Asparagus is a spring delicacy that traditionally is only enjoyed during its very brief season from late April through until early June, give or take a few weeks, depending on the weather. Shoots won't start to appear until the temperature is at least 10C. In recent years though, commercial growers in Herefordshire have perfected a reverse season growing technique which extends their season to October.
This year, the cold, wet weather has really put a damper on the asparagus season and slowed the growth right down. After weeks of willing the spears to grow, I harvested the first bundle at the weekend, finally! Under normal circumstances, the spears can easily shoot up to a decent size with one or two day's growth. This spring though, it's most definitely a waiting game.
Asparagus is a member of the lily family and was originally found growing wild in eastern and southern parts of Europe. The ancient Romans loved eating asparagus, so much so that they would preserve some of the stems for later in the year. As well as drying the asparagus, it was also transported to the Alps in chariots and then frozen in the ice on the mountains. They are also responsible for beginning the cultivation of asparagus and developing varieties with thicker spears than those that grew in the wild. By the 16th century asparagus cultivation was well established in other parts of Europe too. Louis XIV of France even had special greenhouses built at Versailles to force the asparagus in hot beds so that he could enjoy it all year round.
In France and many other European countries, white asparagus, grown beneath the soil, to prevent the production of chlorophyll, is the norm. Although some white asparagus is grown here, purple and green spears are still the most popular.
Ideally it’s best to cook asparagus as soon as possible after it has been harvested as the sugars start to turn to starch once the spears are cut. To prepare asparagus, either bend the spears which will naturally snap at the point where the ends are starting to turn fibrous, or trim the ends with a knife.
Simplicity is the key to cooking with asparagus. Boil or steam the spears until al dente, or try them drizzled with olive oil and roasted in a hot oven or sliced and quickly stir fried. Asparagus and eggs are a delicious combination. Serve the spears with a classic hollandaise sauce or mayonnaise, add them to a frittata or serve them as soldiers to dip into boiled eggs.

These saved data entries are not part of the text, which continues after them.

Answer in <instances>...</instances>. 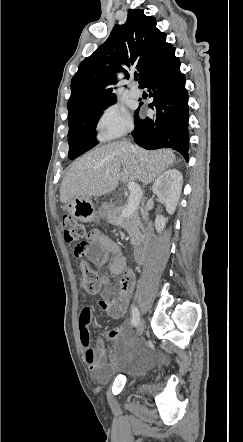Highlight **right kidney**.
<instances>
[{
  "mask_svg": "<svg viewBox=\"0 0 243 442\" xmlns=\"http://www.w3.org/2000/svg\"><path fill=\"white\" fill-rule=\"evenodd\" d=\"M183 177L177 169H171L161 174L152 187L153 193L164 203L167 212L171 215L175 212L182 190ZM168 221L162 215H157L155 228L161 232Z\"/></svg>",
  "mask_w": 243,
  "mask_h": 442,
  "instance_id": "obj_1",
  "label": "right kidney"
}]
</instances>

Asparagus and salty meats are also ideal partners. Try serving it with serrano or parma ham. Almonds are another lovely flavour combination, especially when lightly toasted and scattered over the spears. I've combined ground almonds with asparagus in this creamy but dairy free soup recipe (see photo above). For a crunchy salad, combine thin slices of raw asparagus with shredded mint leaves and drizzle with a lemony vinaigrette.
Although you can grow asparagus from seed, buying one year old crowns reduces the amount of time that you need to wait before harvesting your first spears. Asparagus is a perennial plant that can be productive for at least 20 years and needs a well drained, weed free site.

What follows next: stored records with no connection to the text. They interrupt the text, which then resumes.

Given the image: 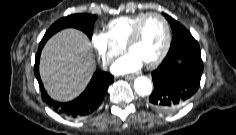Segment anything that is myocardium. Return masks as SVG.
Here are the masks:
<instances>
[{
    "instance_id": "f54148a6",
    "label": "myocardium",
    "mask_w": 236,
    "mask_h": 135,
    "mask_svg": "<svg viewBox=\"0 0 236 135\" xmlns=\"http://www.w3.org/2000/svg\"><path fill=\"white\" fill-rule=\"evenodd\" d=\"M150 16H156L158 18L161 19V21L163 22L164 28H165V42L163 45V48L161 50V52L159 53V55L148 62H145V65L148 67H154L156 65H158L167 55L169 48H170V44H171V30H170V26L169 23L167 21V19L160 13L157 12H148L145 13L135 24V26L133 27L125 45H124V50L129 52L130 48L137 42L139 35H140V30H141V26L143 24V22Z\"/></svg>"
}]
</instances>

Early spring is the best time for planting the crowns. Dig a trench about 20cm deep and 60cm wide, then make a shallow ridge in the trench using well rotted manure mixed with some of the dug out soil. Place the base of the crown on the top of the ridge and spread the roots out around it. Space the plants out at least 40cm between each crown. Finally refill the trench with soil and water in the crowns. Then you just need to wait patiently for two years and keep the beds weed free. Each autumn cut down the feathery foliage when it has turned brown.
In the third year, the crowns will be established and you can start to harvest the spears, carefully cutting them a couple of centimetres below the surface of the soil. Stop harvesting after about 6 weeks to allow the crowns to rejuvenate for the following year.
Recommended varieties include Connover’s Colossal and the newer F1 hybrids such as Backlim, Franklim, Gijnlim and Pacific Purple.